Color rose high on Célie’s cheeks as she tried to maintain our pace. Her breathing grew labored. When she stumbled again, I leaned around Lou and murmured, “Beau was right, Célie. You can wait in the chapel while we deal with the cauchemar. We’ll return for you before we leave.”

“I am not,” she seethed, skirt and hair whipping wildly in the wind, “waiting in the chapel.”

Sweeping past Célie, Lou patted her on the head. “Of course you aren’t, kitten.” Then she cast a sidelong look down her right shoulder, to where the sea crashed below. “You needn’t be worried, anyway. Kittens have nine lives.” Her teeth flashed. “Don’t they?”

My hand tightened on her cloak, and I tugged her backward, bending low to her ear. “Stop it.”

“Stop what, darling?” She craned her neck to look at me. Eyes wide. Innocent. Her lashes fluttered. “I’m encouraging her.”

“You’re terrifying her.”

She reached back to trace my lips with her pointer finger. “Perhaps you don’t give her enough credit.”

With that, she twisted from my grip and strode past Célie without another look. We watched her go with varying degrees of alarm. When she vanished around the bend after Coco and Beau, Célie’s shoulders relaxed infinitesimally. She took a deep breath. “She still doesn’t like me. I thought she might after . . .”

“Do you like her?”

A second too late, she wrinkled her nose. “Of course not.”

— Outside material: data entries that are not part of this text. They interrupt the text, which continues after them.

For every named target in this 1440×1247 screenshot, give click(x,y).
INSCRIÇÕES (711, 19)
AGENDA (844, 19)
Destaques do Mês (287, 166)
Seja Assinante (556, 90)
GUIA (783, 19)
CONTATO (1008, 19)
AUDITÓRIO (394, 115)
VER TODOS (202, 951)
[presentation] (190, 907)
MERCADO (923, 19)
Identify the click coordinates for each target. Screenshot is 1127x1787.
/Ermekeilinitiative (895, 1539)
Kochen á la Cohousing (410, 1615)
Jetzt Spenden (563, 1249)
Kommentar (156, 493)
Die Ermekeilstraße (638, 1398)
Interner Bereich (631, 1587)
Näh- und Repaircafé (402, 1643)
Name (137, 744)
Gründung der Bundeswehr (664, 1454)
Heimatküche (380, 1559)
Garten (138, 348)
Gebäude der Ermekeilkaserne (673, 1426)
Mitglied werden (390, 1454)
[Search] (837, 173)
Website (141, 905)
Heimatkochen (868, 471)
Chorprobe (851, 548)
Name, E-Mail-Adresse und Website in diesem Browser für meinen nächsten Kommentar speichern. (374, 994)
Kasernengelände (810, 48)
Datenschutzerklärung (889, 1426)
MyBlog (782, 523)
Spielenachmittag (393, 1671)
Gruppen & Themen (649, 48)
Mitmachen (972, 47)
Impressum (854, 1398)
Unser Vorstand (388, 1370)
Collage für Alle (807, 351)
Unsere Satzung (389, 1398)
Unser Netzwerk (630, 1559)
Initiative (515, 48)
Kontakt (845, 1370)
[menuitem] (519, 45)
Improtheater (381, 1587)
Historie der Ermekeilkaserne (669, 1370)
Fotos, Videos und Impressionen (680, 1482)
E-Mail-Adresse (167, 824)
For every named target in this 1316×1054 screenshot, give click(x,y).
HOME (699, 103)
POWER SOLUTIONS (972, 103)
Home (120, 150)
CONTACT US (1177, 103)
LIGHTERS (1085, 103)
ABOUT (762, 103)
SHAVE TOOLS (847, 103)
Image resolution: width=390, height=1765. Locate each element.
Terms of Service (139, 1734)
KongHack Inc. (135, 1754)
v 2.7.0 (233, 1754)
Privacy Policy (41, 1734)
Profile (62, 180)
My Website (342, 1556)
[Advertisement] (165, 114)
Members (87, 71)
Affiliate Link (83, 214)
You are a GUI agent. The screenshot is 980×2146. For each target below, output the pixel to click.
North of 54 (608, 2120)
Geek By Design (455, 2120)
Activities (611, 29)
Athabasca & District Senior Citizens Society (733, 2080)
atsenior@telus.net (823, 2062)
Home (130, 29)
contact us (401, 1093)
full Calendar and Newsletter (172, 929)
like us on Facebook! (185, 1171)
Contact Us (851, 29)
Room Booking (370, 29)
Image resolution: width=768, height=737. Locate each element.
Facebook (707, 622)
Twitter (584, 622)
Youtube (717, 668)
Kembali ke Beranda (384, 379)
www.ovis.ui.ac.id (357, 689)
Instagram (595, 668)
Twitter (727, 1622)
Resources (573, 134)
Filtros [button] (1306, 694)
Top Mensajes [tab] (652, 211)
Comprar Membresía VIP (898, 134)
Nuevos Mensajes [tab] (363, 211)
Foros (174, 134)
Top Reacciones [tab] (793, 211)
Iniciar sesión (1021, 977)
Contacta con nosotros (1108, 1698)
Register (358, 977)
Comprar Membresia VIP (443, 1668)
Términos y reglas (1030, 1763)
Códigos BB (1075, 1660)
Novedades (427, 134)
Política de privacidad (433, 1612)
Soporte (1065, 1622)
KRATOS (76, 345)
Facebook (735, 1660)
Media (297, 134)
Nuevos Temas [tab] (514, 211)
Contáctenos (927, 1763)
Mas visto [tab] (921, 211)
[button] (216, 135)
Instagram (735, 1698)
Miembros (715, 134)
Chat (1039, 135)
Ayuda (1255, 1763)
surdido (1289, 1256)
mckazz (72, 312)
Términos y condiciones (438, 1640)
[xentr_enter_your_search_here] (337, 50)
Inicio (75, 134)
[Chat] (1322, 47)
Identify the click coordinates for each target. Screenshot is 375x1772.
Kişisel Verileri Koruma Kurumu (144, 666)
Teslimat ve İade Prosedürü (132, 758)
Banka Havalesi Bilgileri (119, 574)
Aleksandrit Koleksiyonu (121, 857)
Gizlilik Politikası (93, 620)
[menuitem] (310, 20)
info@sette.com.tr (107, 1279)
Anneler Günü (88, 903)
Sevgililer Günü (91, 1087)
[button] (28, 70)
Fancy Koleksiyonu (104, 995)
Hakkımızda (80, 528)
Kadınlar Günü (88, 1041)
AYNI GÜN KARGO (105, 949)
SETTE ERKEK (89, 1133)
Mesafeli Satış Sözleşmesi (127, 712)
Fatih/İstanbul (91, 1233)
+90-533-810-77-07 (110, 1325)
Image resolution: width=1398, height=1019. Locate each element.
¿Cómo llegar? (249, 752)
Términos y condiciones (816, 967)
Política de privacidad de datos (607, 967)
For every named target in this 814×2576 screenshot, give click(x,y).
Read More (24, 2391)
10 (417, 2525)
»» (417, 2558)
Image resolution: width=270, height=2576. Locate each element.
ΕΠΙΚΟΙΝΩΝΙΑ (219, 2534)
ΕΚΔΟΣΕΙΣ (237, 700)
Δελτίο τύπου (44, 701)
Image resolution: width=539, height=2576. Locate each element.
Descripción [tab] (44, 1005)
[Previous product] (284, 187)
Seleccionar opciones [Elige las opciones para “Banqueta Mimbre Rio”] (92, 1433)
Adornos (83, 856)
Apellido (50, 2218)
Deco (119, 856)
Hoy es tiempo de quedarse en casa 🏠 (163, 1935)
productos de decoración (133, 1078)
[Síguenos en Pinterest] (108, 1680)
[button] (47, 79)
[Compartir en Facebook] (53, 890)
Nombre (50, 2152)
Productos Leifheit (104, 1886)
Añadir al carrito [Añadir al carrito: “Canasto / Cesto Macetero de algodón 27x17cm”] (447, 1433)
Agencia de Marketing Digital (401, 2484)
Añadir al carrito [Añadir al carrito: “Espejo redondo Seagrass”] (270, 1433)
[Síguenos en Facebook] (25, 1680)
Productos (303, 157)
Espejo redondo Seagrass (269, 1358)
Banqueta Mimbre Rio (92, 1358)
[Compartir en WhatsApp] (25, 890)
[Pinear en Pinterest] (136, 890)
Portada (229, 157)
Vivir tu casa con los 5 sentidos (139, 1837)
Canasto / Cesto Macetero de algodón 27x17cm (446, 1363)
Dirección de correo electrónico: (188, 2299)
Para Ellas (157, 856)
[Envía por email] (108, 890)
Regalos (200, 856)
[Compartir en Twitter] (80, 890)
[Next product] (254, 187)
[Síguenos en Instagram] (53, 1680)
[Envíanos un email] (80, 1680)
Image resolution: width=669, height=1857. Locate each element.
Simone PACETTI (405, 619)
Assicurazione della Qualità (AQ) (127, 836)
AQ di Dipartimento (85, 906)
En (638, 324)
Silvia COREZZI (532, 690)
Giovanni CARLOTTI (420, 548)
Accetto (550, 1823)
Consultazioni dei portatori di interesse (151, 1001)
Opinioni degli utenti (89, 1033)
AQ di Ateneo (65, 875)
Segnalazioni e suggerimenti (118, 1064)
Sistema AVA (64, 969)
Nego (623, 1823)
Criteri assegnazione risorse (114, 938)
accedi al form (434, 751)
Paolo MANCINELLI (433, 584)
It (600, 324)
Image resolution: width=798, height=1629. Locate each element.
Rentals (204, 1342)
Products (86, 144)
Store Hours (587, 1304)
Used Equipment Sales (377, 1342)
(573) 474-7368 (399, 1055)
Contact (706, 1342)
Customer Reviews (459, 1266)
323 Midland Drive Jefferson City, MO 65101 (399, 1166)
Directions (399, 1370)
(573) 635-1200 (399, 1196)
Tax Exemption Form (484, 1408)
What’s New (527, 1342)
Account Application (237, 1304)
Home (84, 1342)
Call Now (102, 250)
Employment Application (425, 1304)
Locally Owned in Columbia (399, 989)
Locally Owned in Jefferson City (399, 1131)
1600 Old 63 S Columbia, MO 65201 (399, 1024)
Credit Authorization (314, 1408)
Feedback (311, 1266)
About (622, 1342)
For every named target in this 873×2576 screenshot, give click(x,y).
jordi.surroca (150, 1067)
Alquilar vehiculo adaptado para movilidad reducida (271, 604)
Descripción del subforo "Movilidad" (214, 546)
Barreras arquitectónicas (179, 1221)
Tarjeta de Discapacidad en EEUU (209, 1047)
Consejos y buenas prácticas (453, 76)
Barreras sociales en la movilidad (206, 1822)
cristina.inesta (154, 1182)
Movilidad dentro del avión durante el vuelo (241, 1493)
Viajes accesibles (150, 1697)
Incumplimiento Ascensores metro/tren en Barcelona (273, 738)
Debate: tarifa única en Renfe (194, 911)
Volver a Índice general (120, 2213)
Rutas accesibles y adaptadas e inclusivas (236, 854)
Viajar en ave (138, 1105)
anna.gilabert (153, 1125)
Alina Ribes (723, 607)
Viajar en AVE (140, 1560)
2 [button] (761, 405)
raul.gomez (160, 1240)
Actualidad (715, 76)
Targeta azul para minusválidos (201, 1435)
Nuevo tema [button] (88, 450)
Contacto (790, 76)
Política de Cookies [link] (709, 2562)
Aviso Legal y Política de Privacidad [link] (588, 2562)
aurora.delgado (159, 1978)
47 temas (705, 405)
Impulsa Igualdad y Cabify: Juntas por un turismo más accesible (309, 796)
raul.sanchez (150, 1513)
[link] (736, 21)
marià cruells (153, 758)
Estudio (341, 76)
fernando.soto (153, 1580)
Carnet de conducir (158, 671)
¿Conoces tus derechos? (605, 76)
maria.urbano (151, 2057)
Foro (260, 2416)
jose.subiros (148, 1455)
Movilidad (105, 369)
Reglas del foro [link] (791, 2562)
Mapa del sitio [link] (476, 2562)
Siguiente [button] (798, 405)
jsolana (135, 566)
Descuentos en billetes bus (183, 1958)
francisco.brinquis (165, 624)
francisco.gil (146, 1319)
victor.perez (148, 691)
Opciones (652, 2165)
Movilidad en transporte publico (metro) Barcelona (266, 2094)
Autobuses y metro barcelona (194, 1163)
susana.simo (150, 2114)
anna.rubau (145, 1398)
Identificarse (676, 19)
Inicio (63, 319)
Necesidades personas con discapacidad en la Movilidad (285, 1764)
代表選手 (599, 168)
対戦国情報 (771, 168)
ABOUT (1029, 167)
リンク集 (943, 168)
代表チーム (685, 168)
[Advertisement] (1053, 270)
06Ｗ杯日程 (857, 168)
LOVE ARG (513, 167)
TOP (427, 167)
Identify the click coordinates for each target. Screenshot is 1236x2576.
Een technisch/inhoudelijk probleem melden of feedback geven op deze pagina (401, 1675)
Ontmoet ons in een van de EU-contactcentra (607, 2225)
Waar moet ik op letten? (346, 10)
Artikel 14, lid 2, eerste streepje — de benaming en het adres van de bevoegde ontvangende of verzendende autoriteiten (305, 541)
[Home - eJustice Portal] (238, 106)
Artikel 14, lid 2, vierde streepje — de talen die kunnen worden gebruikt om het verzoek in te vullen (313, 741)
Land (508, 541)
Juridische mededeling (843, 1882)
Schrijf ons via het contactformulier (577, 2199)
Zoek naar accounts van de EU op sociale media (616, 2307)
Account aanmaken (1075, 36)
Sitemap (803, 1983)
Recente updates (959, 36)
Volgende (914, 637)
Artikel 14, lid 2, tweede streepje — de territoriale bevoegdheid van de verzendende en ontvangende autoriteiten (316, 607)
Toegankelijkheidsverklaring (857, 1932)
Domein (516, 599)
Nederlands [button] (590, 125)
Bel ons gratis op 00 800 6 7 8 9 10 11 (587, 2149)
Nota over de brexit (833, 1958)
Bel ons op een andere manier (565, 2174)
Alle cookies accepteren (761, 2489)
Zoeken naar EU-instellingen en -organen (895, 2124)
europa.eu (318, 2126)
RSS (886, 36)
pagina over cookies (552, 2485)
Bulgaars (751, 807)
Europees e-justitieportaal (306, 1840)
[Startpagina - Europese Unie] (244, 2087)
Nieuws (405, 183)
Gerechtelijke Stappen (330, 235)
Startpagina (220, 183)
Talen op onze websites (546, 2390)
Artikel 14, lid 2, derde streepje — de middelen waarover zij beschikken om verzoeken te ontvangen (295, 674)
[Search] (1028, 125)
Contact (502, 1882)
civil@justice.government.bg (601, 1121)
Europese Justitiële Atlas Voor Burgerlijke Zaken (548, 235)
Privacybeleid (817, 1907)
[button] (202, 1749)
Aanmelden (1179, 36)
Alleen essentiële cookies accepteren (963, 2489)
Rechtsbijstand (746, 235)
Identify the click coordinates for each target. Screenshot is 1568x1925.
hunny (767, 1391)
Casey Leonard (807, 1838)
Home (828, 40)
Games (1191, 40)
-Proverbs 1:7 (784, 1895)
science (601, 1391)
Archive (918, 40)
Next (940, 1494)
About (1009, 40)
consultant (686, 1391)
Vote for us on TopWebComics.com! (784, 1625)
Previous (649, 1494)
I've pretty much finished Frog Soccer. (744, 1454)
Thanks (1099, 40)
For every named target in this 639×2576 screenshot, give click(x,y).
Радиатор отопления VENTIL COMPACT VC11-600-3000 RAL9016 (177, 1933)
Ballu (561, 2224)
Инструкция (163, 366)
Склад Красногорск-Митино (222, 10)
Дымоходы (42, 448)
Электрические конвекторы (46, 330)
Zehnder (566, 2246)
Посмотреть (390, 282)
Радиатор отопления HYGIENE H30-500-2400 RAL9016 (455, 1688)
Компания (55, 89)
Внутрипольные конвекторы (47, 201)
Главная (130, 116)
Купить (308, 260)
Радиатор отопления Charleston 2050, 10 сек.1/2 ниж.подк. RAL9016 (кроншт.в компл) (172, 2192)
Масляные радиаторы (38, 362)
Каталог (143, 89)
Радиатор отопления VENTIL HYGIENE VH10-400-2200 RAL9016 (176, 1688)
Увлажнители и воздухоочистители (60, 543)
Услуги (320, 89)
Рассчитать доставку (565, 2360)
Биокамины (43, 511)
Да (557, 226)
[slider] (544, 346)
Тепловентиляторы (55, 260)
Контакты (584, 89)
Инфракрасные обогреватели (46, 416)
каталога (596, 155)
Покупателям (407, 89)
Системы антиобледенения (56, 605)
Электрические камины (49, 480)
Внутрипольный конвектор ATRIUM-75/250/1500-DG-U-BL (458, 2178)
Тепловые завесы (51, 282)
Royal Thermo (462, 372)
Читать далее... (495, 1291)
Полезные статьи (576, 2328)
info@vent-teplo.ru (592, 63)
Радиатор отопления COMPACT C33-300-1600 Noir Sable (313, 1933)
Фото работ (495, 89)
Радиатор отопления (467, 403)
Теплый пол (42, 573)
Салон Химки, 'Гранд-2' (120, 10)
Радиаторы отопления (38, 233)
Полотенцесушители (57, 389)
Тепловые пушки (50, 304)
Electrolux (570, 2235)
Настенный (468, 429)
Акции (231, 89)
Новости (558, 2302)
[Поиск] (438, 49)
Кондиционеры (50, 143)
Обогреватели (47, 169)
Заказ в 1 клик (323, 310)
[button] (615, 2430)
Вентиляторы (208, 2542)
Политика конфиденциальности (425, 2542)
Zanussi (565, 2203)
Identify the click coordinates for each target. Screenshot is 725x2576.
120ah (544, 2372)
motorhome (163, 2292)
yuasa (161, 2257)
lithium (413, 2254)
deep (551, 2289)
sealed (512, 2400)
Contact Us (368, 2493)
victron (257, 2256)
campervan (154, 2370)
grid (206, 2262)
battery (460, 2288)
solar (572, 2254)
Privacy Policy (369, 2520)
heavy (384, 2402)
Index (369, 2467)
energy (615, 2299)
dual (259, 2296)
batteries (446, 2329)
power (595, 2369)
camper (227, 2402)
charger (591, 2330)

I jerked my chin to indicate we should continue. “Then there isn’t a problem.”

She said nothing for a long moment. “But . . . why doesn’t she like me?”

“Careful.” I moved to steady her when she tripped, but she jerked away, overcompensating and falling hard against the cliff. I fought an eye roll. “She knows we have history. Plus”—I cleared my throat pointedly—“she heard you call her a whore.”